Dealing with anxiety daily is a real struggle. It’s not easy for others who don’t suffer from it to understand. However, millions of people are in the same boat; you aren’t alone. It could be impossible to totally eliminate your anxiety. Still, several ways can significantly help, and a few of them can help to quickly calm you when you feel like you’re spiraling. Practice these strategies, and you are sure to notice a significant improvement in your well-being soon. 

1. Learn How You Relax Best

Different people find relaxation in various forms. Only you know how to get the most beneficial relaxation out of your downtime. Make a list of things you enjoy doing that also help you relax. It doesn’t have to be anything complicated or extremely time-consuming; maybe taking a hot bubble bath, reading a good book, painting, watching a funny movie, or going on a hike through nature. You can refer to this list whenever you feel anxious and switch to one of these activities as soon as possible. Natural supplements such as CBD capsules can also help lower your stress levels without worrying about dangerous side effects.

2. Get Physical

Anxiety can give you an excess of adrenaline. An excellent way to improve your mood is to do some aerobic activity. Exercising daily provides many benefits, especially when you’re anxious. Moderate physical activity, like walking, for as little as 40 minutes can release endorphin, one of the body’s feel-good hormones. In addition, the exercise burns stress hormones. A good workout also fatigues your muscles, so you don’t have excess energy to expend through anxiety. Exercise is a healthy alternative to potentially unhealthy or harmful distractions that stress can sometimes foster, such as drinking or drugs. Best of all, exercise is excellent for your overall well-being, which is also helpful in warding off anxiety.

3. Live In the Present

Learn to live in the present. Mindfulness is excellent because you can do it almost anywhere at any time as long as you’re doing something like a repetitive task that doesn’t take much thought. An excellent way to practice this is to learn mindful meditation. It can take some practice, but when you get good at mindfulness, you can easily allow yourself to only be in the present for a certain amount of time, and give your mind totally to the senses you’re experiencing at the moment and clear your mind. 

4. Take Time To Breathe

Breathing is a natural part of life, something everyone must do to stay alive. However, some people don’t know how to breathe to be at their healthiest. It’s easy to begin hyperventilating when you’re anxious. This can throw your oxygen levels off balance. Learning to control your breathing can help calm you more than you may realize. When you’re starting to feel anxious, slow down and practice some controlled breathing exercises, such as the following: Inhale gradually while you slowly count to seven. Then, pause for about four seconds. Finally, exhale progressively and evenly through your mouth while counting slowly to seven. To gain the best effect, repeat this cycle 10 to 20 times in a row. 

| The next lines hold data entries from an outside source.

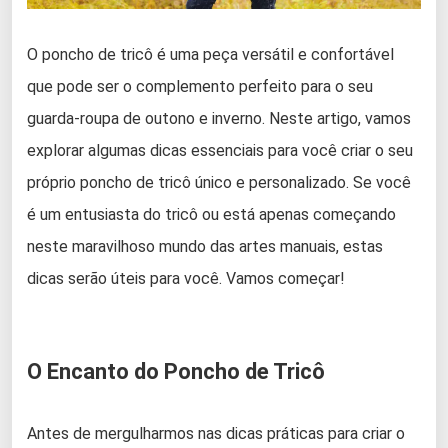
O poncho de tricô é uma peça versátil e confortável
que pode ser o complemento perfeito para o seu
guarda-roupa de outono e inverno. Neste artigo, vamos
explorar algumas dicas essenciais para você criar o seu
próprio poncho de tricô único e personalizado. Se você
é um entusiasta do tricô ou está apenas começando
neste maravilhoso mundo das artes manuais, estas
dicas serão úteis para você. Vamos começar!
O Encanto do Poncho de Tricô
Antes de mergulharmos nas dicas práticas para criar o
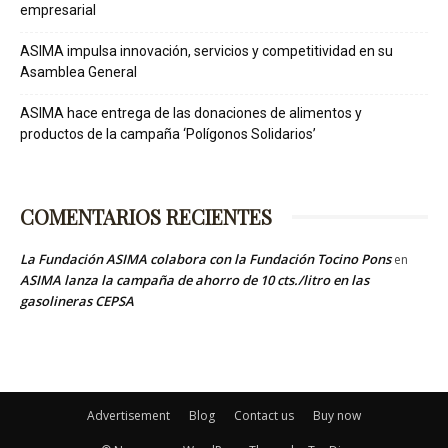
empresarial
ASIMA impulsa innovación, servicios y competitividad en su
Asamblea General
ASIMA hace entrega de las donaciones de alimentos y
productos de la campaña ‘Polígonos Solidarios’
COMENTARIOS RECIENTES
La Fundación ASIMA colabora con la Fundación Tocino Pons
en
ASIMA lanza la campaña de ahorro de 10 cts./litro en las
gasolineras CEPSA
Advertisement
Blog
Contact us
Buy now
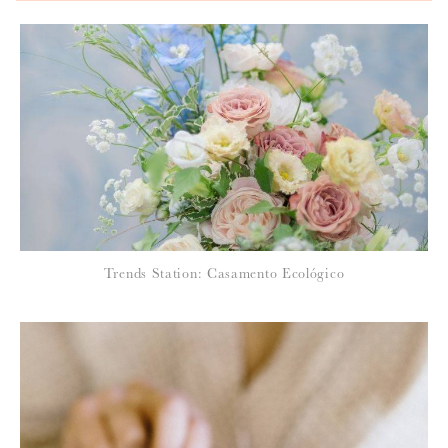
*
NOME
:
*
Trends Station: Casamento Ecológico
EMAIL
:
Para saber como tratamos e protegemos os seus dados, leia a nossa
política de privacidade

5. Open Up to Someone You Trust

You may not feel totally at ease opening up to someone about your feelings, but talking with a loved one, a friend, or someone else you trust can help a lot. You may even discover that they have problems with anxiety, too. In that case, you can both lean on one another in the future. Besides, chatting with someone you trust and like in itself can quickly put you in a better mood.

6. Practice Grounding Techniques

When you’re feeling anxious, it’s good to have a quick resource if you’re at work or can’t take time away immediately, such as progressive muscle relaxation and breathing techniques. 

Begin putting some of these tips into practice today. You’re sure to see the benefits almost immediately. These benefits will go on to make a significant difference in your life.